Battistini et al. (2007) identified a heterozygous Q201E mutation in 3 members of an Italian family with CCM1. The proband developed seizures at age 20 years, whereas her affected mother, aged 79 years, and her daughter were symptom-free. However, brain MRI showed lesions in both the unaffected individuals.
In a family in which 5 individuals had both retinal and cerebral cavernous angiomas (see 116860), Laberge-Le Couteulx et al. (2002) identified a heterozygous insertion of cytosine after nucleotide 1374 in exon 10 of the KRIT1 gene, causing a frameshift that led to a premature stop codon.

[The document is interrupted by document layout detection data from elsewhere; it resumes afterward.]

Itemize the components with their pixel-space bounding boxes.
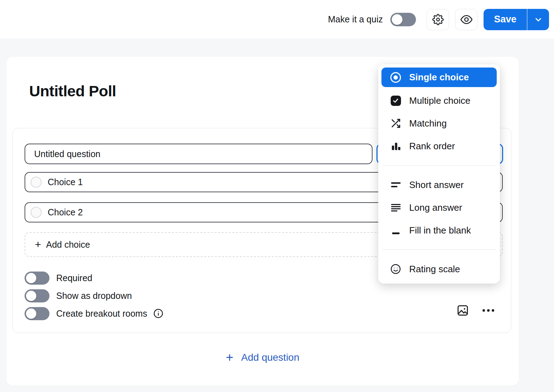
toggle-knob [26, 273, 36, 283]
required-option-row: Required [25, 271, 92, 285]
breakout-option-row: Create breakout rooms [25, 307, 163, 320]
breakout-info-button[interactable] [153, 308, 163, 318]
menu-item-label: Single choice [409, 72, 469, 83]
image-icon [457, 304, 469, 317]
top-toolbar: Make it a quiz Save [0, 0, 554, 39]
choice-label: Choice 2 [48, 207, 83, 218]
menu-item-fill-in-the-blank[interactable]: Fill in the blank [381, 219, 497, 242]
create-breakout-rooms-toggle[interactable] [25, 307, 49, 320]
toggle-knob [392, 14, 402, 25]
radio-circle-icon [31, 177, 42, 188]
chevron-down-icon [534, 15, 543, 24]
required-toggle[interactable] [25, 272, 49, 285]
menu-item-label: Fill in the blank [409, 225, 471, 236]
fill-blank-icon [390, 227, 401, 234]
plus-icon: + [226, 351, 233, 364]
choice-label: Choice 1 [48, 177, 83, 187]
menu-item-label: Short answer [409, 179, 464, 190]
eye-icon [460, 14, 473, 26]
menu-item-label: Rating scale [409, 264, 460, 275]
save-split-button: Save [484, 9, 549, 30]
add-question-label: Add question [241, 352, 299, 363]
menu-item-multiple-choice[interactable]: Multiple choice [381, 89, 497, 112]
gear-icon [432, 14, 444, 25]
add-image-button[interactable] [457, 304, 469, 317]
save-options-button[interactable] [527, 9, 549, 30]
long-answer-icon [390, 204, 401, 211]
plus-icon: + [35, 239, 41, 250]
menu-item-label: Matching [409, 118, 447, 129]
menu-item-rank-order[interactable]: Rank order [381, 135, 497, 157]
add-question-button[interactable]: + Add question [6, 351, 519, 364]
question-type-menu: Single choice Multiple choice Matching [378, 64, 500, 284]
poll-title[interactable]: Untitled Poll [29, 82, 116, 100]
toggle-knob [26, 291, 36, 301]
dropdown-option-row: Show as dropdown [25, 289, 132, 302]
menu-item-label: Rank order [409, 141, 455, 152]
bar-chart-icon [390, 141, 401, 151]
menu-item-long-answer[interactable]: Long answer [381, 196, 497, 219]
make-quiz-toggle[interactable] [390, 13, 416, 26]
create-breakout-rooms-label: Create breakout rooms [56, 308, 147, 319]
menu-divider [382, 165, 496, 166]
make-quiz-label: Make it a quiz [328, 14, 383, 25]
menu-item-short-answer[interactable]: Short answer [381, 173, 497, 196]
show-as-dropdown-toggle[interactable] [25, 289, 49, 302]
menu-item-rating-scale[interactable]: Rating scale [381, 258, 497, 280]
smiley-icon [390, 264, 401, 274]
info-icon [153, 308, 163, 318]
menu-divider [382, 249, 496, 250]
menu-item-label: Multiple choice [409, 95, 470, 106]
checkbox-icon [390, 96, 401, 106]
question-more-button[interactable] [482, 307, 494, 314]
save-button[interactable]: Save [484, 9, 527, 30]
preview-button[interactable] [455, 9, 478, 30]
question-title-input[interactable] [25, 144, 373, 164]
add-choice-label: Add choice [46, 240, 90, 250]
short-answer-icon [390, 182, 401, 187]
menu-item-single-choice[interactable]: Single choice [381, 68, 497, 87]
toggle-knob [26, 308, 36, 319]
radio-icon [390, 72, 401, 83]
menu-item-matching[interactable]: Matching [381, 112, 497, 135]
required-label: Required [56, 273, 92, 283]
ellipsis-icon [482, 309, 485, 312]
show-as-dropdown-label: Show as dropdown [56, 291, 132, 301]
menu-item-label: Long answer [409, 202, 462, 213]
shuffle-icon [390, 118, 401, 129]
radio-circle-icon [31, 207, 42, 218]
settings-button[interactable] [427, 9, 449, 30]
question-footer-controls [457, 304, 494, 317]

In 7 affected individuals from 4 Sardinian families with cerebral cavernous malformations (CCM1; 116860), Cau et al. (2009) identified a heterozygous 987C-A transversion in exon 10 of the KRIT1 gene, resulting in a cys329-to-ter (C329X) substitution. Two asymptomatic individuals also carried the mutation. Haplotype analysis indicated a founder effect. Clinical features of those affected included seizures, headache, diplopia, and hearing loss.